Many of the world’s foremost central banks are signaling that the monetary world is about to undergo a dramatic overhaul. At the core of this: central bank digital currencies (CBDCs), government-sanctioned digital assets that will theoretically allow an expansion of monetary policy and encroachment on privacy.
Analysts say that a world where this system is widely implemented will aid growth in the adoption of Bitcoin. If governments are given more flexibility over the monetary system, holding bitcoin gives one the ability to “opt out.”
The International Monetary Fund held a seminar on Monday morning, convening some of the world’s monetary leaders to discuss CBDCs.
Jerome Powell, chairman of the Federal Reserve, said that the U.S. is still exploring the benefits and risks to a CBDC. He did note that there would be many benefits, though, such as faster and cheaper payments, the ability to bank the unbanked, and to more easily adjust monetary policy.
The head of the Bank for International Settlements (BIS), Agustin Carstens, also touted the benefits of CBDCs. The BIS is known as the “central bank for central banks.”
Carstens said that the implementation of central bank digital currencies would allow the issuer to control and track the use of the currency. This control could theoretically be enabled on both on a monetary and crime front.
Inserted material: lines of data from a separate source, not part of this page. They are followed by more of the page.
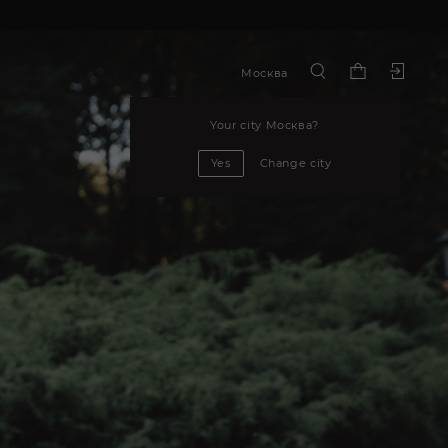
Москва
Your city
Москва
?
Yes
Change city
This seminar came hot on the heels of a call by IMF Chairwoman Kristalina Georgieva for a “new Bretton Woods moment.” Bretton Woods was the 1944 agreement that set the world monetary standard, pegging top currencies to the U.S. dollar, which in turn was tied to gold reserves.
Georgieva’s letter lacked any specific measures, but the use of the terms “digitization” and the allusion to the Bretton Woods meeting of 1944 suggested to some that CBDCs are around the corner.
If movement from the central banks of China, the European Union, Spain, and other countries are anything to go by, this is likely the case.
This Is Good for Bitcoin
Raoul Pal, CEO of Real Vision and a former Goldman Sachs hedge fund chief, says that the push toward CBDCs is decisively bullish for Bitcoin.
He highlighted the power that a nationally-installed digital currency will give to monetary authorities and tax authorities:
“They allow the [central banks] to circumvent the banking and fiscal system and give or take money (tax or transfer payments) directly. That completely changes monetary vs fiscal policy forever. CB’s will now be able to manage fiscal policy, outside of government balance sheets.”
Pal added that CBDCs would also allow economies to move away from a reliance on the U.S. dollar, which has been the undisputed standard for decades. If this results in a decline in the U.S. dollar, Bitcoin will likely rally as the world’s assets are denominated in USD.
However central bank digital currencies play out, the inevitable the Real Vision CEO sees is “further debasement of the ENTIRE fiat currency system.”
“Fiat globally will be worth less versus hard assets. And that means that gold and in particular #Bitcoin will become THE way to circumvent the system of ever lower value. It also create incentive systems for other nations to opt into a hard currency system to attract capital.”
Bitcoin’s 21 million supply cap and its disinflationary supply schedule will allow it to appreciate over fiat currencies over time. Whereas fiat is debased, Bitcoin becomes increasingly scarce.
That’s not to say that Bitcoin is infallible. Pal expects central banks to “suppress” the asset “much like [they] suppress gold,” but he doesn’t expect this to work as Bitcoin’s intrinsic value grows and as infrastructure around the space strengthens.
Whether inspired by today’s seminar or by coincidence, Bitcoin itself has surged in recent hours, jumping from $11,500 to $11,800.